COPA: Efficient Vision-Language Pre-training Through Collaborative Object- and Patch-Text Alignment
Chaoya Jiang, Haiyang Xu, Wei Ye, Qinghao Ye, Chenliang Li, Ming Yan, Bin Bi, Shikun Zhang, Ji Zhang, Fei Huang
TL;DR
COPA tackles the challenge of efficient vision-language pre-training by endowing ViT-based models with fine-grained patch-text alignment. It introduces Patch-Text Alignment (PTA) and a Text-aware Patch Detector (TPD) that convert object-level cues into patch-level supervision and selectively retain patches most relevant to the input text, reducing visual sequence length and accelerating inference. The approach is trained end-to-end with a joint objective L = L_ITC + L_ITM + L_MLM + L_Prefix + L_PTA using only 5% object annotations, enabling scalable pretraining on 4M image-text pairs and achieving an 88% speedup with competitive or superior downstream performance. By enabling higher-resolution finetuning and providing strong results across VQA, captioning, retrieval, and grounding, COPA demonstrates a practical pathway to scalable, efficient, text-guided vision-language modeling without heavy object detectors.
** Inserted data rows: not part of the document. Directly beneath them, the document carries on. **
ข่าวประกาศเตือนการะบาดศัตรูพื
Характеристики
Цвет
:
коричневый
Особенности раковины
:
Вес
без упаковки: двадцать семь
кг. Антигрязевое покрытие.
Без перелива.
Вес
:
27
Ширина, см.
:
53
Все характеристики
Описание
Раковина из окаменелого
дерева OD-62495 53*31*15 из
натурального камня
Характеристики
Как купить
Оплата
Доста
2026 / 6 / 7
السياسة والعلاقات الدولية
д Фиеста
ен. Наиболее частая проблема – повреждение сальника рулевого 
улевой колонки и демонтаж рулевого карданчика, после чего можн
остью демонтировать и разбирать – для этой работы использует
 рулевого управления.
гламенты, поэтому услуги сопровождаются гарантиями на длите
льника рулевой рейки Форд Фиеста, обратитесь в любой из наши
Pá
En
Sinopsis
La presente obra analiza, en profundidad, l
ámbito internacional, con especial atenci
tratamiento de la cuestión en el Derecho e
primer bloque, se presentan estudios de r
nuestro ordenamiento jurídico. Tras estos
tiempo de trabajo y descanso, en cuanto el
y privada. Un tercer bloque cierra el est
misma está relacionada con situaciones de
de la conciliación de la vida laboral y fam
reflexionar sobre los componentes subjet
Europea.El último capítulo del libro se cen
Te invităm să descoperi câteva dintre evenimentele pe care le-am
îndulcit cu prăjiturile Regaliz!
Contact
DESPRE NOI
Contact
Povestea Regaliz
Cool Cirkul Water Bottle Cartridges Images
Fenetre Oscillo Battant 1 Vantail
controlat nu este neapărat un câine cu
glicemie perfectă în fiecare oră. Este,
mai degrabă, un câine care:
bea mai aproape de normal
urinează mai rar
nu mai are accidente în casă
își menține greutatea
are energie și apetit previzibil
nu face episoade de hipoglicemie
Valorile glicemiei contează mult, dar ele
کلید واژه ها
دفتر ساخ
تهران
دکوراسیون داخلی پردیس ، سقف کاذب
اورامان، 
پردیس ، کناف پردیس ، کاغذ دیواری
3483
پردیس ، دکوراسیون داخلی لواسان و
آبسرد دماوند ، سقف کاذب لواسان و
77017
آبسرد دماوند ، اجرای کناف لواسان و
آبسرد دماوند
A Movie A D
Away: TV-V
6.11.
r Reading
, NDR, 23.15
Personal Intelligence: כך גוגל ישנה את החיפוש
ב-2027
The method also shows potential in extending to single-stream architectures, preserving speedups while offering flexibility for various VL tasks.
Abstract
Vision-Language Pre-training (VLP) methods based on object detection enjoy the rich knowledge of fine-grained object-text alignment but at the cost of computationally expensive inference. Recent Visual-Transformer (ViT)-based approaches circumvent this issue while struggling with long visual sequences without detailed cross-modal alignment information. This paper introduces a ViT-based VLP technique that efficiently incorporates object information through a novel patch-text alignment mechanism. Specifically, we convert object-level signals into patch-level ones and devise a Patch-Text Alignment pre-training task (PTA) to learn a text-aware patch detector. By using off-the-shelf delicate object annotations in 5\% training images, we jointly train PTA with other conventional VLP objectives in an end-to-end manner, bypassing the high computational cost of object detection and yielding an effective patch detector that accurately detects text-relevant patches, thus considerably reducing patch sequences and accelerating computation within the ViT backbone. Our experiments on a variety of widely-used benchmarks reveal that our method achieves a speedup of nearly 88\% compared to prior VLP models while maintaining competitive or superior performance on downstream tasks with similar model size and data scale.